*** Materials provided ***

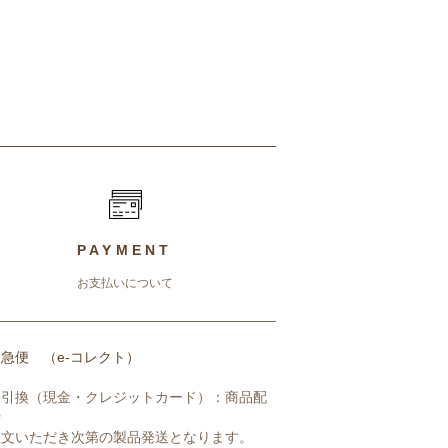
PAYMENT
お支払いについて
急便 （e-コレクト）
金引換（現金・クレジットカード）：商品配
時
注文いただき次第の製品発送となります。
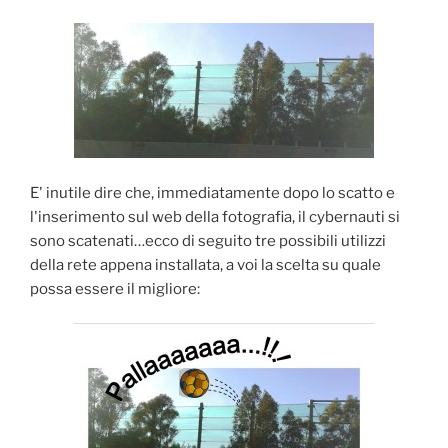
E' inutile dire che, immediatamente dopo lo scatto e
l'inserimento sul web della fotografia, il cybernauti si
sono scatenati…ecco di seguito tre possibili utilizzi
della rete appena installata, a voi la scelta su quale
possa essere il migliore:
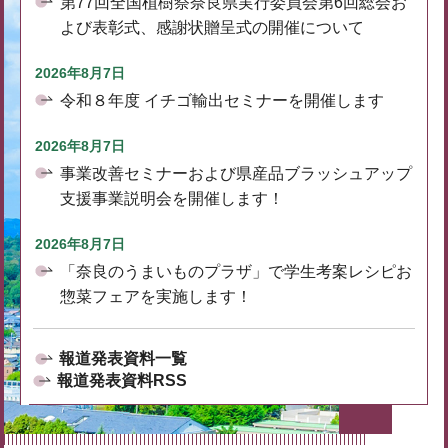
第77回全国植樹祭奈良県実行委員会第6回総会お
よび表彰式、感謝状贈呈式の開催について
2026年8月7日
令和８年度 イチゴ輸出セミナーを開催します
2026年8月7日
事業改善セミナーおよび県産品ブラッシュアップ
支援事業説明会を開催します！
2026年8月7日
「奈良のうまいものプラザ」で学生考案レシピお
惣菜フェアを実施します！
報道発表資料一覧
報道発表資料RSS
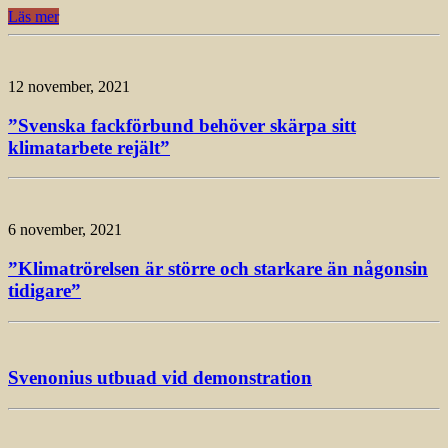
Läs mer
12 november, 2021
”Svenska fackförbund behöver skärpa sitt
klimatarbete rejält”
6 november, 2021
”Klimatrörelsen är större och starkare än någonsin
tidigare”
Svenonius utbuad vid demonstration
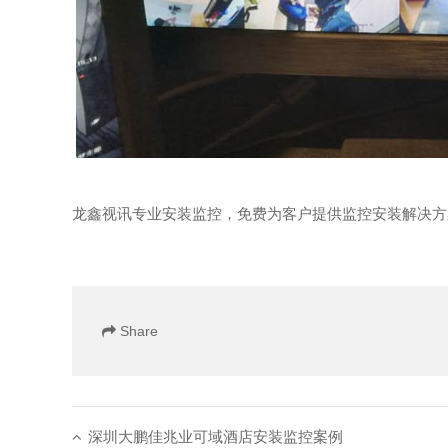
龙鑫视讯专业安装监控，免费为客户提供监控安装解决方
Share
深圳大鹏佳兆业可域酒店安装监控案例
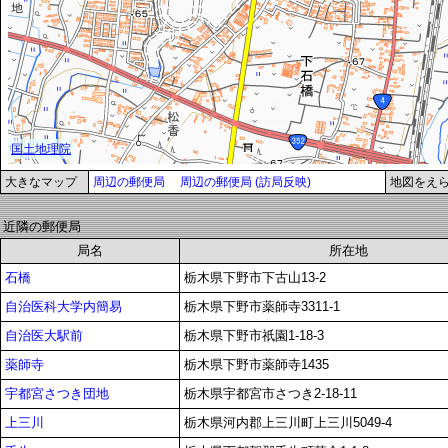
大きなマップ
周辺の郵便局
周辺の郵便局 (訪局反映)
地図をえ
近隣の郵便局
局名
所在地
石橋
栃木県下野市下古山13-2
自治医科大学内簡易
栃木県下野市薬師寺3311-1
自治医大駅前
栃木県下野市祇園1-18-3
薬師寺
栃木県下野市薬師寺1435
宇都宮さつき団地
栃木県宇都宮市さつき2-18-11
上三川
栃木県河内郡上三川町上三川5049-4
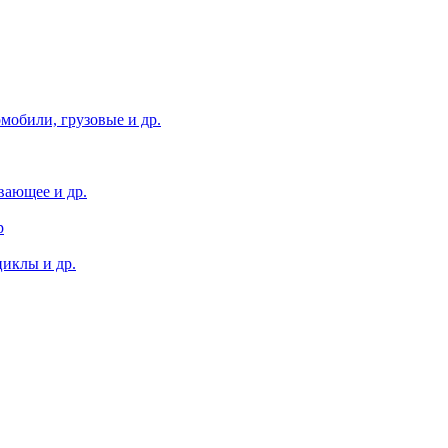
мобили, грузовые и др.
вающее и др.
р
иклы и др.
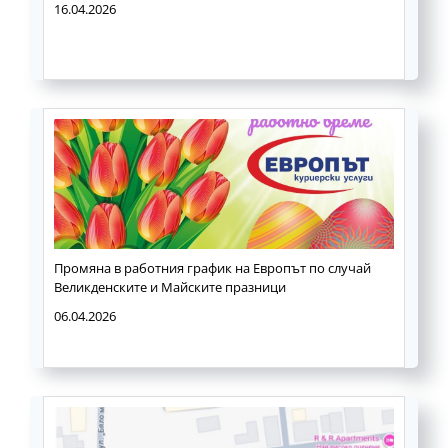
16.04.2026
Промяна в работния график на Европът по случай
Великденските и Майските празници
06.04.2026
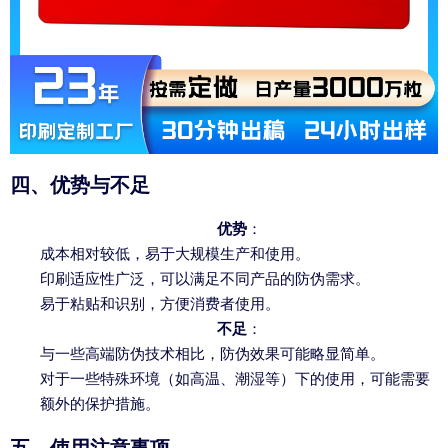
四、优势与不足
优势
：
成本相对较低，易于大规模生产和使用。
印刷适应性广泛，可以满足不同产品的防伪需求。
易于粘贴和识别，方便消费者使用。
不足
：
与一些高端防伪技术相比，防伪效果可能略显简单。
对于一些特殊环境（如高温、潮湿等）下的使用，可能需要
额外的保护措施。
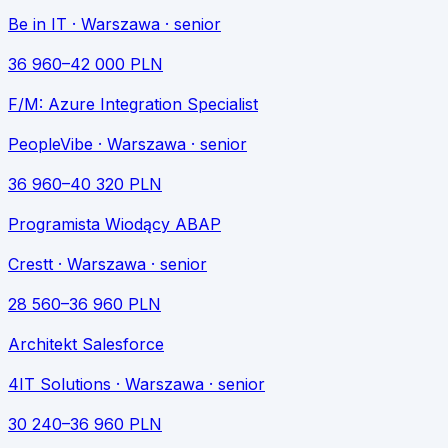
Be in IT
· Warszawa
· senior
36 960
–
42 000
PLN
F/M: Azure Integration Specialist
PeopleVibe
· Warszawa
· senior
36 960
–
40 320
PLN
Programista Wiodący ABAP
Crestt
· Warszawa
· senior
28 560
–
36 960
PLN
Architekt Salesforce
4IT Solutions
· Warszawa
· senior
30 240
–
36 960
PLN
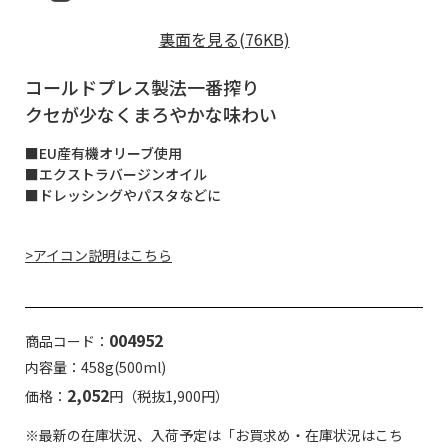
裏面を見る(76KB)
コールドプレス製法一番搾り
クセが少なくまろやかな味わい
■EU産有機オリーブ使用
■エクストラバージンオイル
■ドレッシングやパスタなどに
>アイコン説明はこちら
004952
商品コード：
内容量：458g(500ml)
2,052
価格：
円（税抜1,900円）
※最新の在庫状況、入荷予定は「お買求め・在庫状況はこち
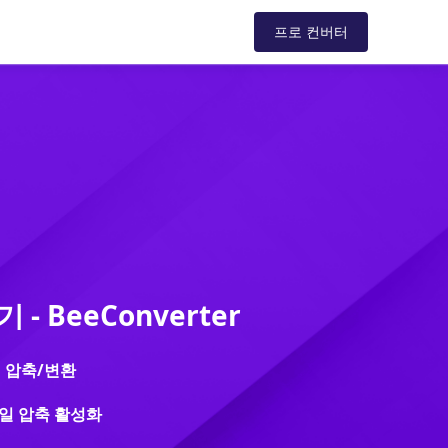
드
지원
스토어
블로그
프로 컨버터
- BeeConverter
일 압축/변환
파일 압축 활성화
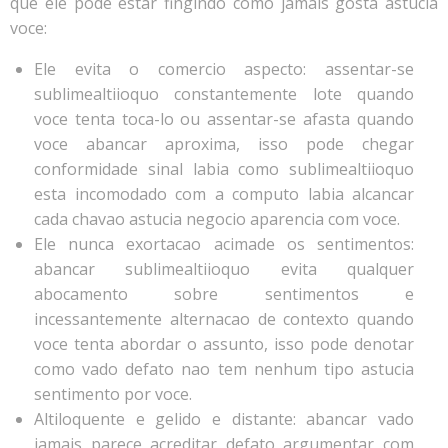
que ele pode estar fingindo como jamais gosta astucia
voce:
Ele evita o comercio aspecto: assentar-se
sublimealtiioquo constantemente lote quando
voce tenta toca-lo ou assentar-se afasta quando
voce abancar aproxima, isso pode chegar
conformidade sinal labia como sublimealtiioquo
esta incomodado com a computo labia alcancar
cada chavao astucia negocio aparencia com voce.
Ele nunca exortacao acimade os sentimentos:
abancar sublimealtiioquo evita qualquer
abocamento sobre sentimentos e
incessantemente alternacao de contexto quando
voce tenta abordar o assunto, isso pode denotar
como vado defato nao tem nenhum tipo astucia
sentimento por voce.
Altiloquente e gelido e distante: abancar vado
jamais parece acreditar defato argumentar com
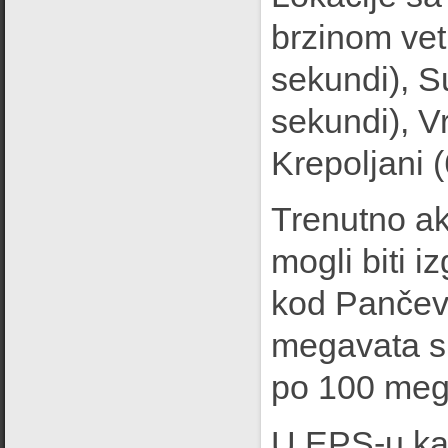
brzinom vet
sekundi), S
sekundi), Vr
Krepoljani (
Trenutno akt
mogli biti 
kod Pančeva 
megavata sn
po 100 meg
U EPS-u kaž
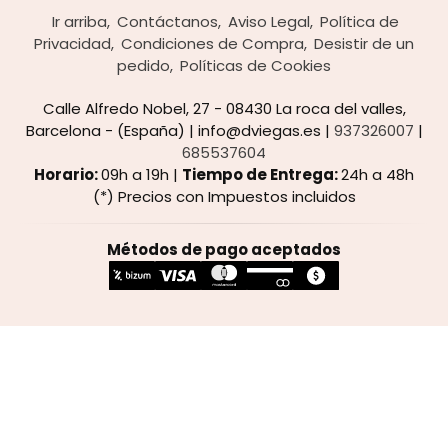
Ir arriba
Contáctanos
Aviso Legal
Política de
Privacidad
Condiciones de Compra
Desistir de un
pedido
Políticas de Cookies
Calle Alfredo Nobel, 27 - 08430 La roca del valles,
Barcelona - (España) | info@dviegas.es |
937326007
|
685537604
Horario:
09h a 19h |
Tiempo de Entrega:
24h a 48h
(*) Precios con Impuestos incluidos
Métodos de pago aceptados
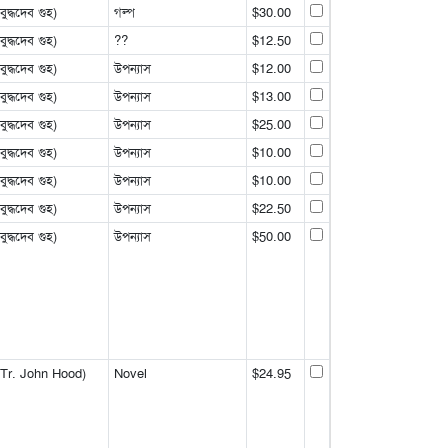
্ধদেব গুহ)
গল্প
$30.00
্ধদেব গুহ)
??
$12.50
্ধদেব গুহ)
উপন্যাস
$12.00
্ধদেব গুহ)
উপন্যাস
$13.00
্ধদেব গুহ)
উপন্যাস
$25.00
্ধদেব গুহ)
উপন্যাস
$10.00
্ধদেব গুহ)
উপন্যাস
$10.00
্ধদেব গুহ)
উপন্যাস
$22.50
্ধদেব গুহ)
উপন্যাস
$50.00
Tr. John Hood)
Novel
$24.95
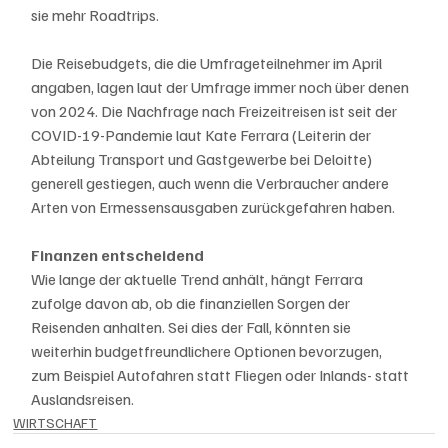
sie mehr Roadtrips.
Die Reisebudgets, die die Umfrageteilnehmer im April 
angaben, lagen laut der Umfrage immer noch über denen 
von 2024. Die Nachfrage nach Freizeitreisen ist seit der 
COVID-19-Pandemie laut Kate Ferrara (Leiterin der 
Abteilung Transport und Gastgewerbe bei Deloitte) 
generell gestiegen, auch wenn die Verbraucher andere 
Arten von Ermessensausgaben zurückgefahren haben.
Finanzen entscheidend
Wie lange der aktuelle Trend anhält, hängt Ferrara 
zufolge davon ab, ob die finanziellen Sorgen der 
Reisenden anhalten. Sei dies der Fall, könnten sie 
weiterhin budgetfreundlichere Optionen bevorzugen, 
zum Beispiel Autofahren statt Fliegen oder Inlands- statt 
Auslandsreisen.
WIRTSCHAFT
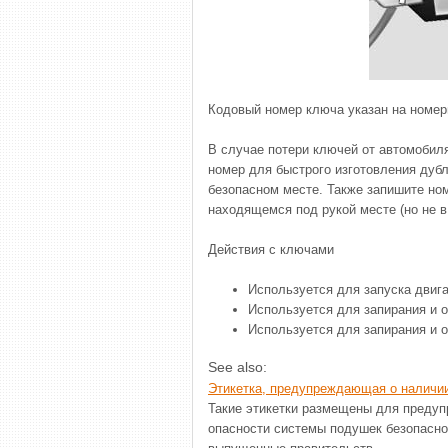
Кодовый номер ключа указан на номер
В случае потери ключей от автомобиля
номер для быстрого изготовления дубл
безопасном месте. Также запишите ном
находящемся под рукой месте (но не в
Действия с ключами
Используется для запуска двига
Используется для запирания и о
Используется для запирания и о
See also:
Этикетка, предупреждающая о наличи
Такие этикетки размещены для предуп
опасности системы подушек безопаснос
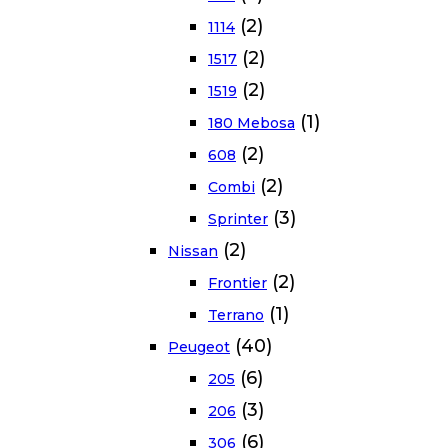
(2)
1114
(2)
1517
(2)
1519
(1)
180 Mebosa
(2)
608
(2)
Combi
(3)
Sprinter
(2)
Nissan
(2)
Frontier
(1)
Terrano
(40)
Peugeot
(6)
205
(3)
206
(6)
306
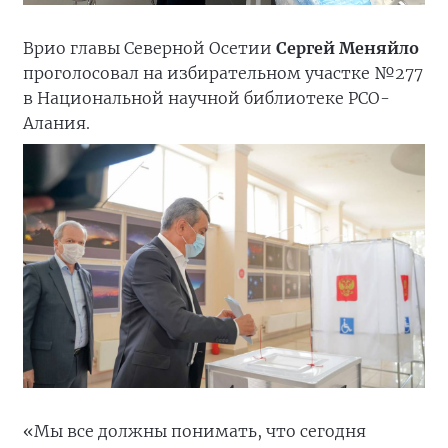
Врио главы Северной Осетии
Сергей Меняйло
проголосовал на избирательном участке №277
в Национальной научной библиотеке РСО-
Алания.
«Мы все должны понимать, что сегодня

***

> _What the task asks_: Whenever the word "voce" shows up in a line of the entries, copy that line.

> _Exercise solution_:
voce:
voce tenta toca-lo ou assentar-se afasta quando
voce abancar aproxima, isso pode chegar
cada chavao astucia negocio aparencia com voce.
voce tenta abordar o assunto, isso pode denotar
sentimento por voce.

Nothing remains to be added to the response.